The main one is that the listing of files is not very fast, when there are many versions (thousands), due to the structure of the archiver-file-format. I could get rid of it, but at the cost of breaking the backward compatibility of the file format, so I don't want to. On 52+ there is a workaround (-filelist)

It is not the fastest tool out there, with real world performance of 80-200MB/s (depending on the case and HW of course). Not a big deal for me (I have very powerful HW, and/or run nightly cron-tasks)

Extraction can require a number of seeks (due to various deduplicated blocks), which can slow down extraction on magnetic disks (but not on SSDs).
If you have plenty of RAM now it is possible to bypass with the w command

No other significant ones come to mind, except that it is known and used by few

Very hard to use?
It is a tool for power users and administrators, who are used to the command line. A text-based GUI is being developed to make data selection and complex extraction easier (!).

In this example we want to extract all the .cpp files as .bak from the 1.zpaq archive. This is something you typically cannot do with other archives such as tar, 7z, rar etc.

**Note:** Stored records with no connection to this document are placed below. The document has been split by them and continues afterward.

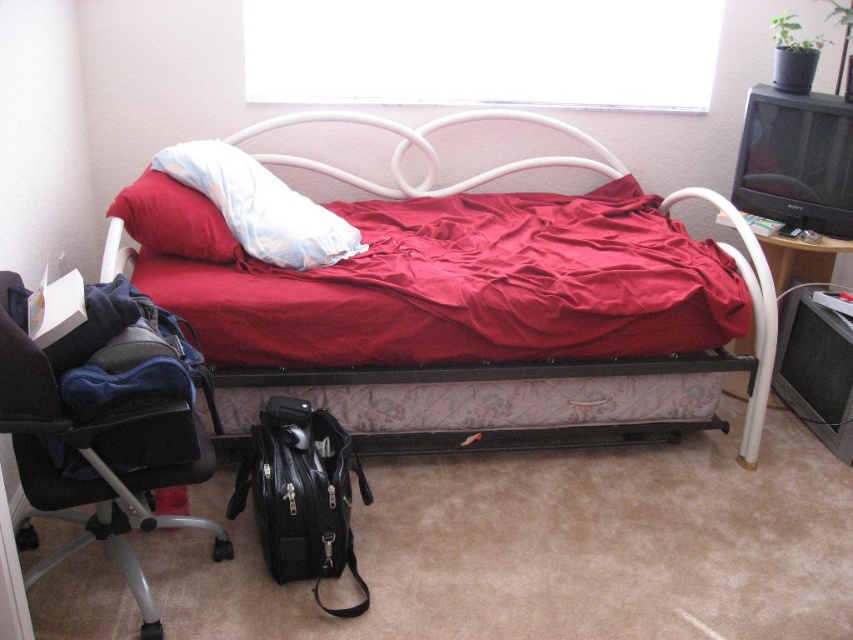 You are organizing the bedroom and need to move the black leather chair at lower left. Where is it currently located in relation to the white soft pillow at center?

The black leather chair at lower left is positioned under the white soft pillow at center.

You are moving into this bedroom and need to decide where to place a large wardrobe that requires 1.2 meters of space. Given the black leather chair at lower left and the red matte bed at center, which object might you need to move to accommodate the wardrobe?

The black leather chair at lower left is bigger than the red matte bed at center, so moving the black leather chair at lower left might be necessary to free up enough space for the wardrobe since it occupies more area.

You are trying to decide whether to place a new rectangular box between the black leather bag at lower center and the red matte bed at center. The box is 10 cm thick. Can you fit it there?

The black leather bag at lower center is thinner than the red matte bed at center. Since the box is 10 cm thick, and the black leather bag at lower center is thinner, there might be enough space if the available thickness between them accommodates the box. However, without knowing the exact dimensions of the space between them, it is uncertain. Please measure the space before placing the box. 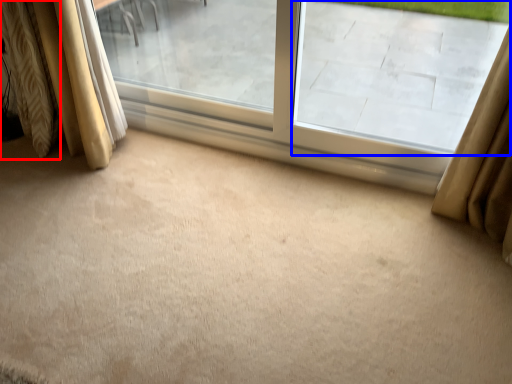 Question: Which object is closer to the camera taking this photo, curtain (highlighted by a red box) or window screen (highlighted by a blue box)?

Choices:
 (A) curtain
 (B) window screen

Answer: (B) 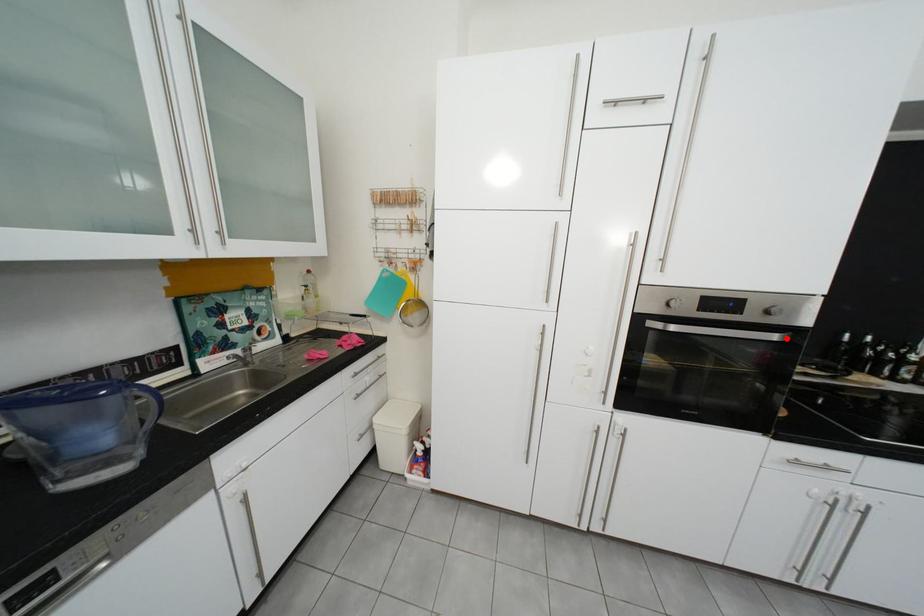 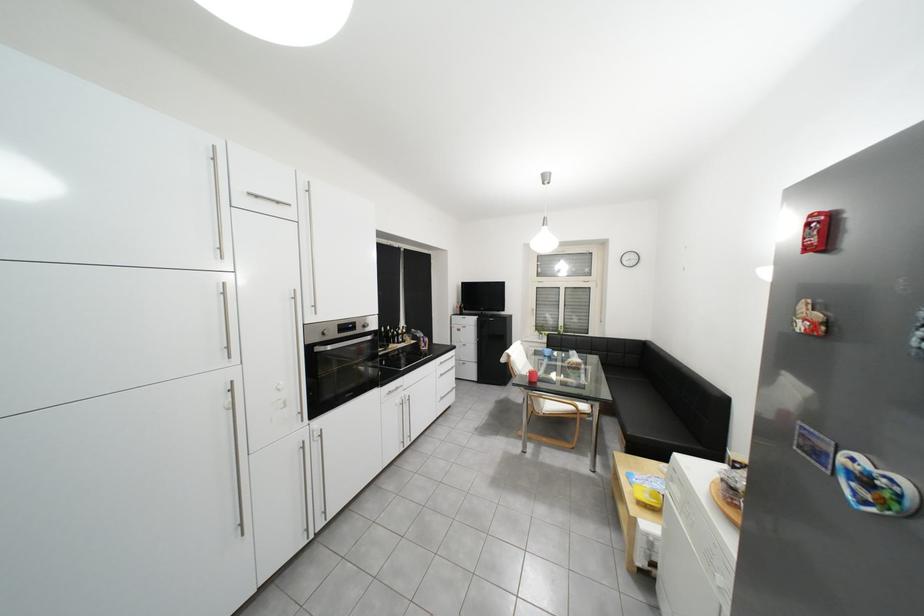 Where in the second image is the point corresponding to the highlighted location from the first image?

(381, 339) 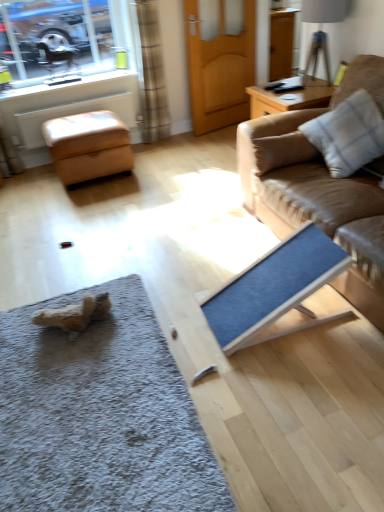 Where is `free point to the right of brown textured curtain at upper left`? free point to the right of brown textured curtain at upper left is located at coordinates (186, 138).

With a "sort of" WYSIWYG 'composer'

First f key (find) and entering .cpp
Then s (search) every .cpp substring
Then r (replace) with .bak
Then t (to) for the z:\example folder
Finally x to run the extraction

gui.mp4

I do not trust you, but I am becoming curious. So?

On FreeBSD you can try to build the port (of paq, inside archivers) but it is very, very, very old (v 6.57 of 2014)
You can get a "not too old" zpaqfranz with a pkg install zpaqfranz

On OpenBSD pkg_add zpaqfranz is usually rather updated

On Debian there is a zpaq 7.15 package, and starting with Debian 13 zpaqfranz is available too.

You can download the original version (7.15 of 2016) directly from the author's website, and compile it, or get the same from github.
In this case be careful, because the source is divided into 3 source files, but nothing difficult for the compilation.

OK, let's assume I want to try out zpaqfranz. How?

From branch 51 all source code is merged in one zpaqfranz.cpp aiming to make it as easy as possible to compile on "strange" systems (NAS, vSphere etc).
Updating, compilation and Makefile are now trivial.

How to build

My main development platforms are INTEL Windows (non-Intel Windows (arm) currently unsupported) and FreeBSD.

I rarely use Linux or MacOS or whatever (for compiling), so fixing may be needed.

As explained the program is single file, be careful to link the pthread library.
You need it for ESXi too, even if it doesn't work. Don't be afraid, zpaqfranz knows!